Tuesday 12 June 2012

SUMUS OMNES IN MANU DEI

Here we go again, celebrating another meaningless landmark in our long history of failures. June 12 was meant to celebrate just what? Truncated democracy? Well, isn't our democracy still truncated? Wouldn't justice have been done to the memory of MKO if what he died for had materialised? Are we better off now as a nation than in those darkest of days? We celebrated 'Democracy Day' on May 29, with Independence Day celebrations to follow on October 1. What all of these have in common is the absolute nonsense we have made of their significance; they are dispiriting hokums and evidences of their meaninglessness abound. Why we continue to expend so much on failures is beyond anyone with a modicum of common sense.
Successes and victories are robustly celebrated the world over; not in Nigeria, where our avidness at celebrating failures is world-renowned. Our warped sense of achievement is legendary; our natatorium of idiocies Olympic-sized. The level of corruption has never been higher in our country, and people's sense of abandonment has never been more stark. Our fecund years are behind us and we continue to gasp for breath in the well of confusion we have dug by ourselves. Hope is in intensive care while desperation reigns supreme. The urgency for the need to transit from a failing nation to a recovering one could not be more evident. The possibility of the transition from a failing nation to a failed one could not be more distinct. Anyone calling this scaremongering could not be more befuddled. Why bury our heads in sand?
Events of recent days have proved to be a distillation of our innumerable afflictions: allegations of investigators obtaining truckloads of dollars from the investigated (cue the SEC debacle and the fuel subsidy regime) What have become of previous lengthy and expensively constituted investigations into hideous malpractices in high places? What about those that have been indicted and still have their ill-gotten wealth intact, and in fact, multiplying? Have we forgotten Halliburton?
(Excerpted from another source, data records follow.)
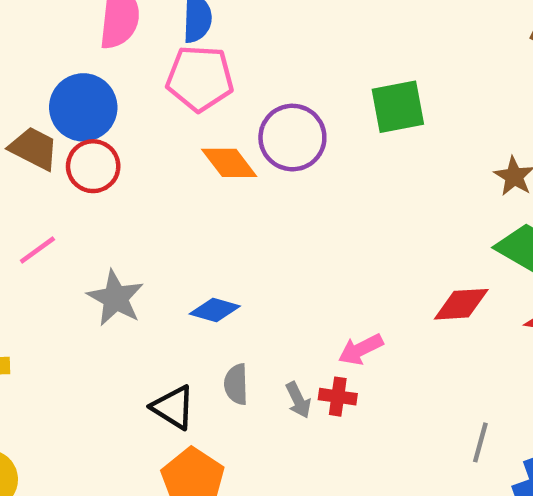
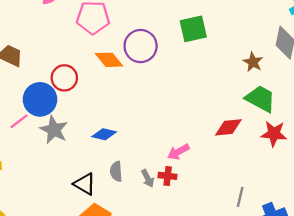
blue circle: (83, 107) -> (40, 99), moved
red circle: (93, 166) -> (64, 78), moved
pink line: (37, 250) -> (19, 121), moved

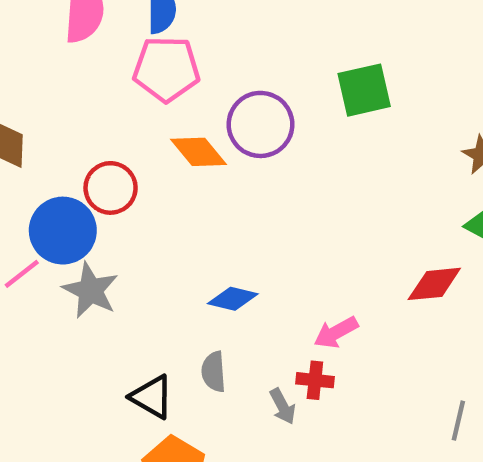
blue diamond: (104, 134) -> (233, 299), moved
gray arrow: (148, 178) -> (283, 406), moved

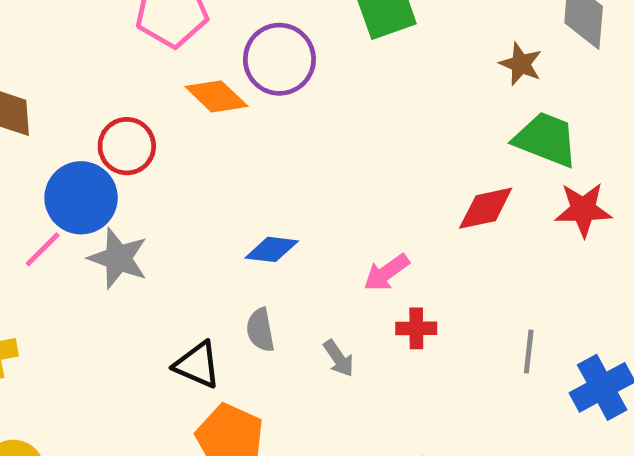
red cross: (315, 380) -> (416, 328), moved

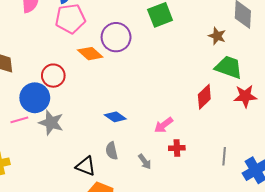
red diamond: (486, 208) -> (204, 97), turned -30
pink line: (43, 249) -> (19, 120), turned 30
blue diamond: (272, 249) -> (115, 117), turned 30

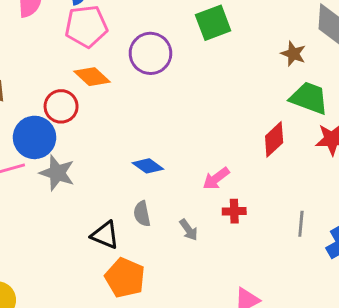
orange diamond: (90, 54) -> (92, 77), moved

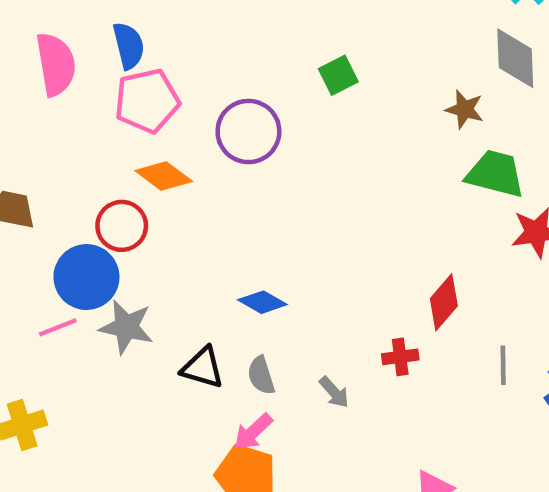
green square: (213, 23) -> (338, 75), size x0.7
red diamond: (274, 139) -> (444, 302), moved
pink arrow: (216, 179) -> (253, 432), moved
black triangle: (105, 235) -> (203, 368), moved

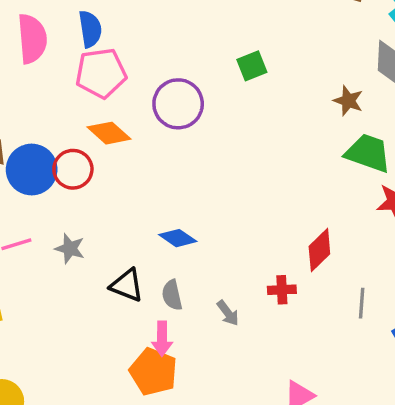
blue circle: (86, 277) -> (32, 170), moved
gray star: (126, 327) -> (70, 249), size x0.7
pink arrow: (253, 432) -> (162, 339), turned -52

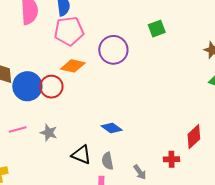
orange diamond: (109, 133) -> (73, 66), turned -30

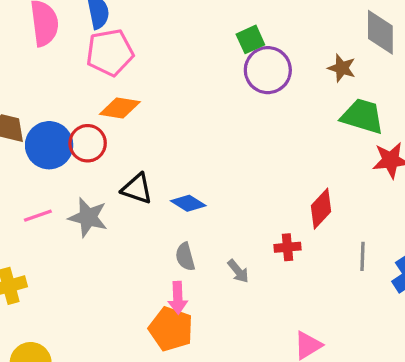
purple circle: (113, 50) -> (268, 70), moved
gray star: (49, 133) -> (88, 217), size x1.4
black triangle: (81, 155) -> (137, 189), moved

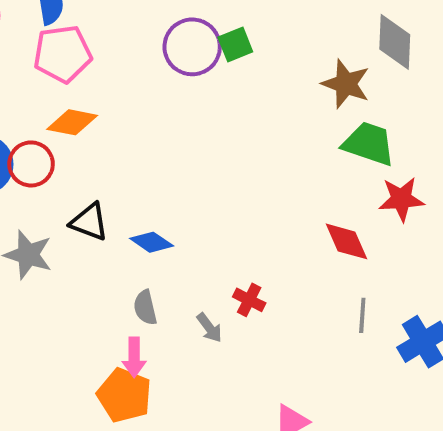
brown star: (342, 68) -> (346, 84), size x1.4
purple circle: (268, 70) -> (192, 47), moved
red diamond: (321, 209) -> (347, 241), moved, turned -69
red cross: (287, 247) -> (249, 300), moved, turned 30

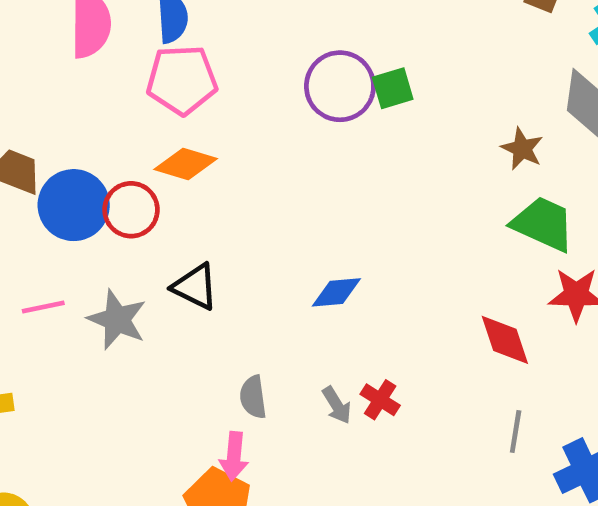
brown star: (346, 84) -> (522, 149), size x0.7
blue diamond: (152, 242) -> (336, 292), moved, turned -45
gray arrow: (209, 328) -> (337, 405), moved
What are we doing about the distastefully high cost of governance, while the general populace go hungry? Is the state of our education better than two decades ago? What about health provision? Are our hospitals up and down the land better equipped and administrated than twenty years ago? Oh, what about power supply? Are we nearer to any solution than five decades ago? Aren't our so-called airports an absolute disgrace to the nation? Lest I forget, is the rule of law any more potent than even a decade ago? Is the general level of safety higher than before? What then, just what then, are we celebrating?
Not until we go back to basics, not until we jettison our proclivity for profligacy shall we begin to enjoy the fruits of true democracy. Not until we begin to have conscientious individuals walking the corridors of power shall we see any appreciable improvement in the lives of the common people. For now, though, we are all in the hands of God. Sumus omnes in manu Dei.